(Dataset entries)
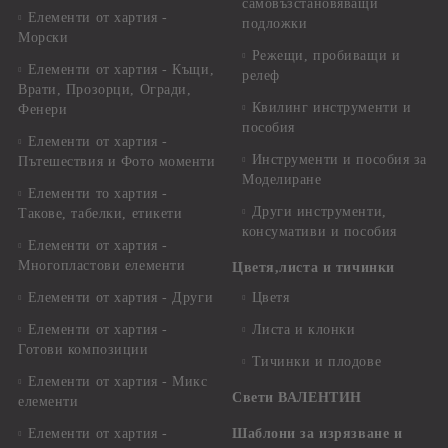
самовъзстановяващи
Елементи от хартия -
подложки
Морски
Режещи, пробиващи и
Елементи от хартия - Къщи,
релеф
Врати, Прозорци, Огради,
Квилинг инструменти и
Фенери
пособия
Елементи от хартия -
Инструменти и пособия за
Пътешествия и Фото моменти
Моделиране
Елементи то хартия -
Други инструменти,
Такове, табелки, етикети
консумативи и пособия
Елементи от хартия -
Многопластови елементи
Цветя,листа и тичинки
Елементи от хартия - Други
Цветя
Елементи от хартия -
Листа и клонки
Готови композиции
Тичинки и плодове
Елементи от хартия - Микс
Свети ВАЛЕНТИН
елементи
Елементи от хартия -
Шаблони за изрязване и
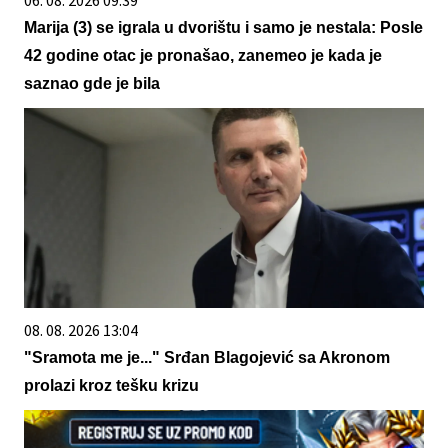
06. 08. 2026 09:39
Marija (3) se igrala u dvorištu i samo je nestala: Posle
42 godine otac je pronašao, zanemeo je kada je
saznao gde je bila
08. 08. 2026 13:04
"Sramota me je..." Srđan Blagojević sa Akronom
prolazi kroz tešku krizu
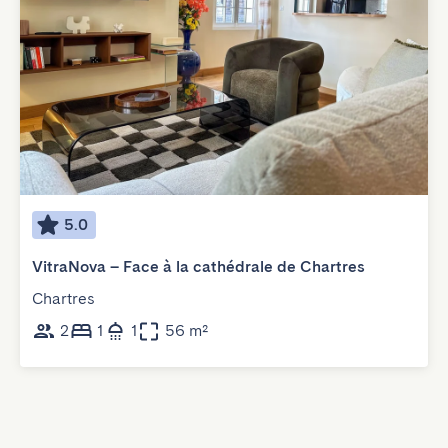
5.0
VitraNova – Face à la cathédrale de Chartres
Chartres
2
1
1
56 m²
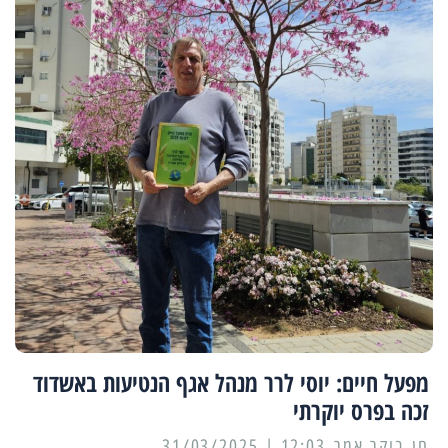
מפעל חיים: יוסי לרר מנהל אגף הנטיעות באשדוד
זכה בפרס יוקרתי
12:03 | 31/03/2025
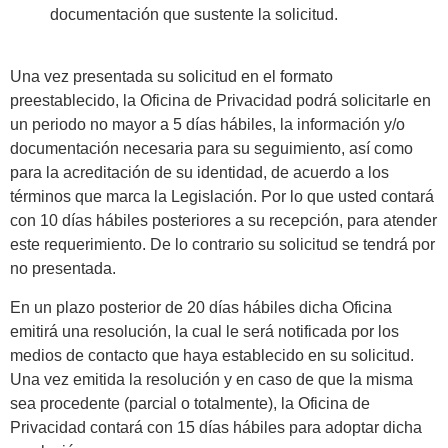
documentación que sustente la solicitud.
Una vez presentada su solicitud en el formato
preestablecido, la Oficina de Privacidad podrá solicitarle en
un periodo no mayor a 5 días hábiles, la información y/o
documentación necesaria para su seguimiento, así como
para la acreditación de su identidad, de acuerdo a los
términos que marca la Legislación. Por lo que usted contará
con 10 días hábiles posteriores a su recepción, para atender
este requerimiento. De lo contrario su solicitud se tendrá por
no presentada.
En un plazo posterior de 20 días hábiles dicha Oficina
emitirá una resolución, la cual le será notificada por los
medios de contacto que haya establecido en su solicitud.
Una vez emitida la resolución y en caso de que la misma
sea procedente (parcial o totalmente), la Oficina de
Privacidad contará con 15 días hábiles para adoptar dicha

* * *

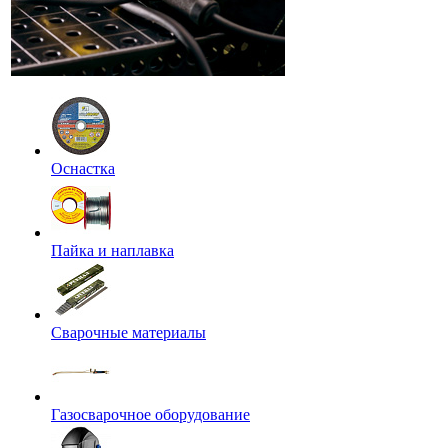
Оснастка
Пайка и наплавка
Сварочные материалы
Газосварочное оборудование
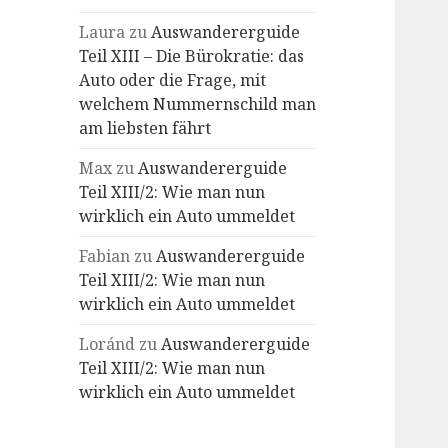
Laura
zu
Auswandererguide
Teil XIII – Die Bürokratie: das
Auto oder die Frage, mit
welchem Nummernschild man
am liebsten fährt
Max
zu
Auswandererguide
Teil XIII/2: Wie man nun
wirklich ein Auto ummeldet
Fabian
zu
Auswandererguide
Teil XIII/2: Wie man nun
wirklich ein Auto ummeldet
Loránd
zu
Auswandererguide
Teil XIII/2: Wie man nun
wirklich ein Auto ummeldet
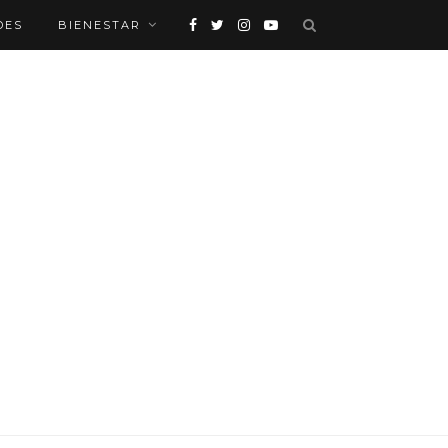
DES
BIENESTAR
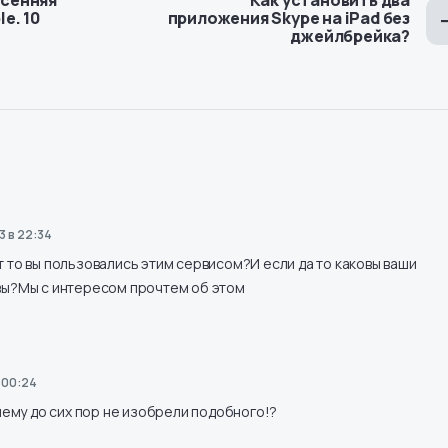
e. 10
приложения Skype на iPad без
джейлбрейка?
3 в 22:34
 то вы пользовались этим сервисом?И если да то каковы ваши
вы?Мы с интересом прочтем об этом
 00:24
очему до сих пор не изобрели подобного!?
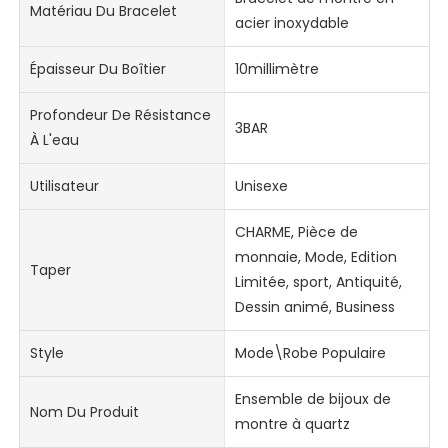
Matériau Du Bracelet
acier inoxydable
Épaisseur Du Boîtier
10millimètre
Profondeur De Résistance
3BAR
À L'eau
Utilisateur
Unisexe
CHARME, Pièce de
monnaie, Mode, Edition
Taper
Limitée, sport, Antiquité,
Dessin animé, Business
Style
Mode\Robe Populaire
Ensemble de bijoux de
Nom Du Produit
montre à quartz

* * *

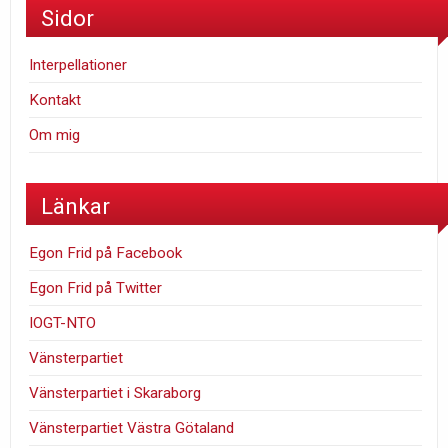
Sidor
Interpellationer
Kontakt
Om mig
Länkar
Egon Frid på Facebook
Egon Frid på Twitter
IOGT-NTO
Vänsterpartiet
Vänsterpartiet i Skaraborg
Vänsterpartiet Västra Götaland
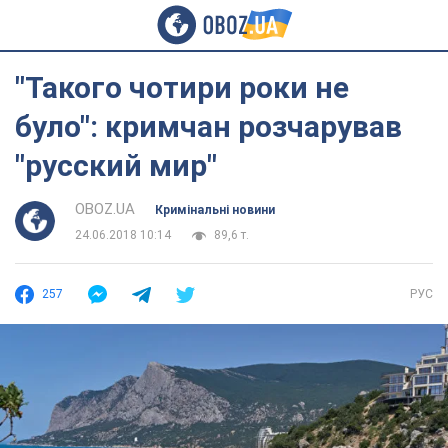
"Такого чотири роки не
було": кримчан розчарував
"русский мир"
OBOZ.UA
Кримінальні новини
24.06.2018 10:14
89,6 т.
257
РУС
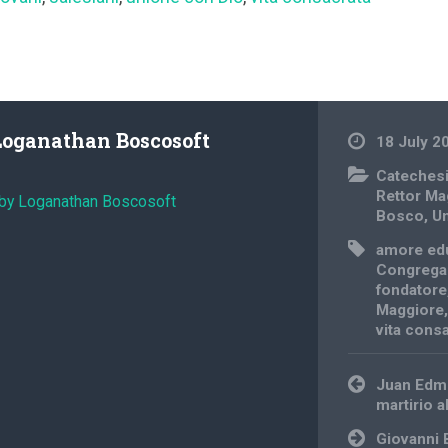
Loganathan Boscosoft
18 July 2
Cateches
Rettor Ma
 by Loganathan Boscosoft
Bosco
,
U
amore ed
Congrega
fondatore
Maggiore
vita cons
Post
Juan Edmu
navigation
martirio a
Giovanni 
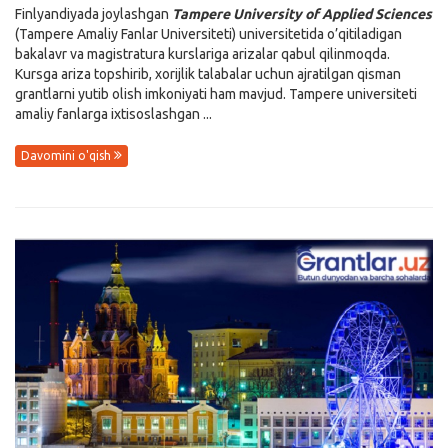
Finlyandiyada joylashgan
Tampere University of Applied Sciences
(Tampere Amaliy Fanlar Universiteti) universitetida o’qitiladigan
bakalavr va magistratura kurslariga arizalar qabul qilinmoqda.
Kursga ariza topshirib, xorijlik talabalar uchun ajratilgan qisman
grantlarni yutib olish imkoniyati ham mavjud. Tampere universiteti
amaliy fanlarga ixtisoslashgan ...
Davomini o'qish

| Task objective |
Would you output only the span of the records above that opens with the line containing "welchem Nummernschild man" and closes with the line containing "montre à quartz", ends included and pictures dropped?

| Your solution |
welchem Nummernschild man
am liebsten fährt
Max
zu
Auswandererguide
Teil XIII/2: Wie man nun
wirklich ein Auto ummeldet
Fabian
zu
Auswandererguide
Teil XIII/2: Wie man nun
wirklich ein Auto ummeldet
Loránd
zu
Auswandererguide
Teil XIII/2: Wie man nun
wirklich ein Auto ummeldet
DES
BIENESTAR
e. 10
приложения Skype на iPad без
джейлбрейка?
3 в 22:34
 то вы пользовались этим сервисом?И если да то каковы ваши
вы?Мы с интересом прочтем об этом
 00:24
очему до сих пор не изобрели подобного!?
Matériau Du Bracelet
acier inoxydable
Épaisseur Du Boîtier
10millimètre
Profondeur De Résistance
3BAR
À L'eau
Utilisateur
Unisexe
CHARME, Pièce de
monnaie, Mode, Edition
Taper
Limitée, sport, Antiquité,
Dessin animé, Business
Style
Mode\Robe Populaire
Ensemble de bijoux de
Nom Du Produit
montre à quartz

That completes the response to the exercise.